Page-level text extractions -
⁂

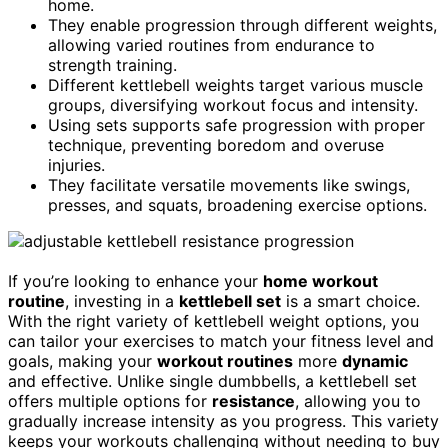
home.
They enable progression through different weights,
allowing varied routines from endurance to
strength training.
Different kettlebell weights target various muscle
groups, diversifying workout focus and intensity.
Using sets supports safe progression with proper
technique, preventing boredom and overuse
injuries.
They facilitate versatile movements like swings,
presses, and squats, broadening exercise options.
If you’re looking to enhance your
home workout
routine
, investing in a
kettlebell set
is a smart choice.
With the right variety of kettlebell weight options, you
can tailor your exercises to match your fitness level and
goals, making your
workout routines
more
dynamic
and effective. Unlike single dumbbells, a kettlebell set
offers multiple options for
resistance
, allowing you to
gradually increase intensity as you progress. This variety
keeps your workouts challenging without needing to buy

⁂

ABOUT THIS EXERCISE - For each line above that contains "variety", make a copy.

SOLUTION -
With the right variety of kettlebell weight options, you
gradually increase intensity as you progress. This variety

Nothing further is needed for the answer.